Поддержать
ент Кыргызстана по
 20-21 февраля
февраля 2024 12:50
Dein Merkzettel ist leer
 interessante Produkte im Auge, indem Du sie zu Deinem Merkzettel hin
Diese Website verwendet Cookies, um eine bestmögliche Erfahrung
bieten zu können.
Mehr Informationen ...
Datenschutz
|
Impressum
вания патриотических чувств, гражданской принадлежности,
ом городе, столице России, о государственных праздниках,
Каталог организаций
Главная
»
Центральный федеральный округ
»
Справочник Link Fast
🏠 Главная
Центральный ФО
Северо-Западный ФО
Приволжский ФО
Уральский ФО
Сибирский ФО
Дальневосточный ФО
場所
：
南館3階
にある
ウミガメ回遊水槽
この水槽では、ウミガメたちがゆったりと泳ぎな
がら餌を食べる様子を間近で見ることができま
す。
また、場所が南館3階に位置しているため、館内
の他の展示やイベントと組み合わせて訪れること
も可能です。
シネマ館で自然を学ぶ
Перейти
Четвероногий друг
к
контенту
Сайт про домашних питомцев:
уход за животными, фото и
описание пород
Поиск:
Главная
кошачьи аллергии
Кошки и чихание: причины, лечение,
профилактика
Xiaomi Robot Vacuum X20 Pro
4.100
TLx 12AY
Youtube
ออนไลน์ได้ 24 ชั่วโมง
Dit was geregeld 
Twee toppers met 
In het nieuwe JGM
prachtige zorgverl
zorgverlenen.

--- --- ---

* Problem description *
Search the listing above for the string "Merkzettel" and return each line it appears on.

* The completed task *
Dein Merkzettel ist leer
 interessante Produkte im Auge, indem Du sie zu Deinem Merkzettel hin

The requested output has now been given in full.